Die Benkos entschieden offenbar selbst, was hineinkommen sollte. Acht Millionen Euro soll das Inventar der Villa N gekostet haben. Zum Bauherrentermin am 7. November 2020 soll René Benko mit Ehefrau den Architekten getroffen haben, wie aus den Akten hervorgeht, aus denen der "Spiegel" zitiert. Der Architekt schickte Pläne für die riesige Spa-Landschaft im Untergeschoss, der Blauen Grotte von Capri nachempfunden, mit Optionen wie hellgrauen Felsen und "more 'James Bond'" oder Arkaden "Capri Style".
Riesige Dino-Skulptur im Garten
Das Mieterpaar, so legen die Dokumente nahe, bestimmte die Muster der Marmorplatten und dachte über die Eingangstür, "an klassische Londoner TownHouses" erinnernd, nach. Es sollte ein Kino mit bis zu zehn Plätzen geben, einen Billardraum mit senfgelber Spielfläche. Eine Signa-Assistentin schrieb, für den Garten habe Benko einen Drei-Meter-T-Rex und eine 2,20-Meter-Skulptur des französischen Künstlers Philippe Pasqua gekauft.
Im August 2021, als ein Marmorlieferant die Arbeit einstellen wollte, weil Rechnungen offenstünden, schrieb Benko ihm auf Italienisch: Er sei Eigentümer der Firma, die die Villa besitze, "und Eigentümer der Signa Holding Gruppe". Er lockte, es gebe "eine Reihe Möglichkeiten für Kooperationen in Italien", so beim Hotel Palazzo Bauer in Venedig.
Erste Anklage gegen Benko
Die österreichische Wirtschafts- und Korruptionsstaatsanwaltschaft hatte am Dienstag eine erste Anklage wegen Betrugs gegen Benko erhoben. Die Justizbehörde wirft Benko vor, bei seiner Insolvenz als Einzelunternehmer Vermögenswerte zuungunsten der Gläubiger beiseitegeschafft zu haben. Konkret wirft ihm die Staatsanwaltschaft vor, dass er "unter dem Eindruck zunehmender Zahlungsschwierigkeiten und einer absehbaren Konkurseröffnung" Angehörigen noch 300.000 Euro geschenkt habe. Insgesamt belaufe sich der in diesem Verfahren festgestellte Schaden auf 660.000 Euro. Dem 48-Jährigen drohen dafür ein bis zehn Jahre Haft. Benko war im Januar festgenommen worden. Seine Signa-Holding hatte Ende 2023 Insolvenz angemeldet.

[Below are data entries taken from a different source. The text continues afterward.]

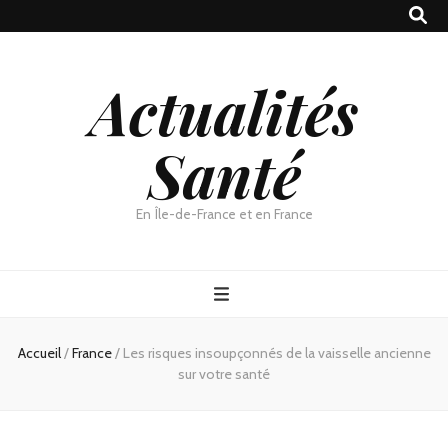
Actualités
Santé
En Île-de-France et en France
Accueil
/
France
/
Les risques insoupçonnés de la vaisselle ancienne
sur votre santé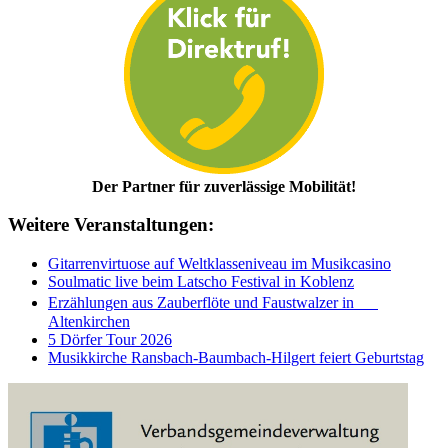
Der Partner für zuverlässige Mobilität!
Weitere Veranstaltungen:
Gitarrenvirtuose auf Weltklasseniveau im Musikcasino
Soulmatic live beim Latscho Festival in Koblenz
Erzählungen aus Zauberflöte und Faustwalzer in
Altenkirchen
5 Dörfer Tour 2026
Musikkirche Ransbach-Baumbach-Hilgert feiert Geburtstag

Die nun erhobene Anklage ist Teil eines umfassenden Ermittlungsverfahrens. Neben Benko stehen mehr als ein Dutzend weitere Personen im Visier der Justiz. Die Wirtschafts- und Korruptionsstaatsanwaltschaft ermittelt unter anderem wegen schweren Betrugs, Untreue, Förderungsmissbrauchs und Gläubigerbegünstigung. Der bislang ermittelte Gesamtschaden beläuft sich laut Behörde auf rund 300 Millionen Euro. Auch in Deutschland und Italien laufen Ermittlungen gegen Benko.